Bella goes to the desk with the computer, opens a drawer and returns to disdainfully hand her a key.
“You’ll find it’s dusty inside,” she says with satisfaction.
“I’m sure it will do,” Jane replies.
Bella escorts her downstairs and out the door, then resets the buttons on the alarm system panel. When she returns to the studio, Charlotte Deerfield is adjusting the focus on a pair of binoculars as she follows Jane’s progress across the lawn.
“She’s too smart for you, Bella. Jackson Pollock. You really meant to antagonize me today, didn’t you?”
“I don’t like her,” snaps Bella, watching at Charlotte’s side.
“You don’t like anyone.”
“She doesn’t know plants or birds.”
“All the better. People will get bored and not come.”
“The town and the land trust will say you didn’t fulfill the provisions of the agreement, and I’ll be the one who has to deal with them.”
“That’s your job. Besides, I advertised. She’s the only one who answered.”
“She’s the first one who answered. The ad only appeared today.”
“Lucky us. We’re spared the effort of any more interviews.”
“You didn’t even ask for a resume,” Bella accuses. “How do we know who she is, really?”
Charlotte hands her the binoculars. “Get her license plate number. Check her out on your computer or whatever else it is you do.”
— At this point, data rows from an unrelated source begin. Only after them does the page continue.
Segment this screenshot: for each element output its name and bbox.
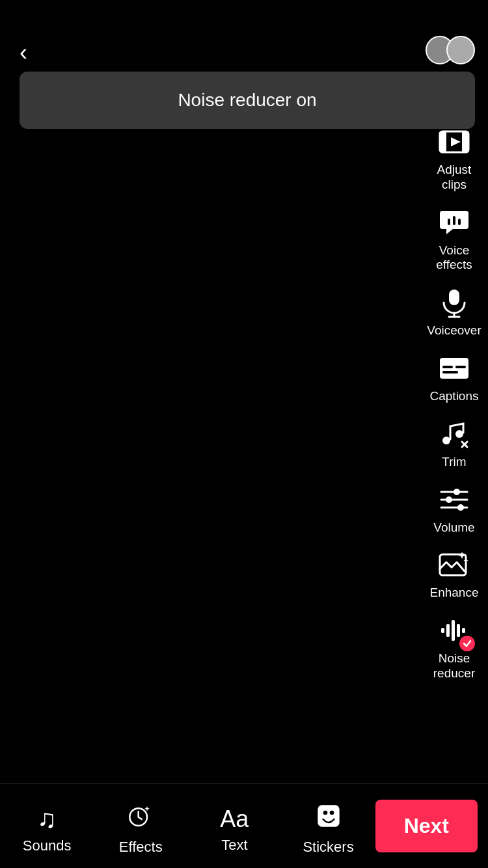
trim-icon [436,416,472,452]
tool-voice-effects[interactable]: Voice effects [428,204,480,273]
svg-rect-2 [462,131,468,152]
svg-rect-11 [442,366,453,368]
tool-volume[interactable]: Volume [428,481,480,536]
stickers-icon [316,803,342,835]
toast-text: Noise reducer on [178,90,316,110]
adjust-clips-icon [436,124,472,160]
svg-rect-7 [449,290,459,305]
svg-rect-26 [446,624,450,637]
svg-rect-12 [455,366,466,368]
main-canvas [0,0,488,868]
tool-volume-label: Volume [433,521,474,536]
text-icon: Aa [220,806,249,833]
tab-text-label: Text [221,837,247,854]
tool-trim-label: Trim [442,455,466,470]
svg-rect-27 [452,620,455,641]
tab-stickers-label: Stickers [303,839,353,856]
svg-point-21 [446,496,452,503]
tab-effects-label: Effects [119,839,163,856]
tool-voiceover-label: Voiceover [427,323,481,338]
tool-voice-effects-label: Voice effects [428,243,480,273]
avatar-2 [446,36,475,64]
volume-icon [436,481,472,518]
svg-rect-5 [453,216,455,225]
svg-marker-3 [451,137,461,146]
svg-point-14 [442,437,450,444]
bottom-tab-bar: ♫ Sounds Effects Aa Text Stickers N [0,783,488,868]
sounds-icon: ♫ [37,804,57,834]
right-sidebar: Adjust clips Voice effects Voiceov [428,124,480,693]
tool-enhance[interactable]: Enhance [428,547,480,601]
svg-rect-29 [462,628,465,633]
tool-voiceover[interactable]: Voiceover [428,284,480,338]
svg-point-32 [323,811,327,815]
tab-stickers[interactable]: Stickers [281,796,375,856]
next-button[interactable]: Next [375,800,478,852]
enhance-icon [436,547,472,583]
tab-effects[interactable]: Effects [94,796,187,856]
back-button[interactable]: ‹ [20,39,27,66]
svg-rect-4 [448,219,450,225]
tool-adjust-clips[interactable]: Adjust clips [428,124,480,193]
toast-notification: Noise reducer on [20,72,475,129]
svg-rect-13 [442,371,458,373]
svg-point-23 [457,504,464,511]
tool-noise-reducer-label: Noise reducer [428,651,480,681]
svg-rect-6 [458,219,461,225]
tool-noise-reducer[interactable]: Noise reducer [428,612,480,681]
svg-point-15 [455,430,463,438]
svg-point-19 [454,489,460,495]
voice-effects-icon [436,204,472,241]
profile-area[interactable] [426,36,475,64]
noise-reducer-icon-wrapper [436,612,472,649]
svg-point-33 [329,811,334,815]
tool-captions-label: Captions [430,389,479,404]
active-badge [459,636,475,651]
captions-icon [436,350,472,387]
svg-rect-25 [441,628,444,633]
tool-trim[interactable]: Trim [428,416,480,470]
svg-rect-28 [457,624,460,637]
tool-adjust-clips-label: Adjust clips [428,163,480,193]
svg-rect-1 [440,131,446,152]
tool-captions[interactable]: Captions [428,350,480,404]
svg-rect-31 [318,805,339,826]
tab-sounds[interactable]: ♫ Sounds [0,798,94,854]
tab-text[interactable]: Aa Text [187,799,281,854]
tab-sounds-label: Sounds [23,837,72,854]
tool-enhance-label: Enhance [429,586,478,601]
voiceover-icon [436,284,472,321]
effects-icon [128,803,154,835]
“She’s hiding something,” Bella warns, but Charlotte makes no response. She picks up her palette and brush, but the painting on the easel looks stiff and dry already, a depiction of artificial youthfulness. Not an hour ago, she thought the portrait was trying to tell her something; now it doesn’t please her, it isn’t right. Her expression slips from confusion to rejection to grief. What do you want from me? she begs.
“It’s no good, is it?” she asks.
“Too much yellow in the flesh tones,” say Bella and shrugs.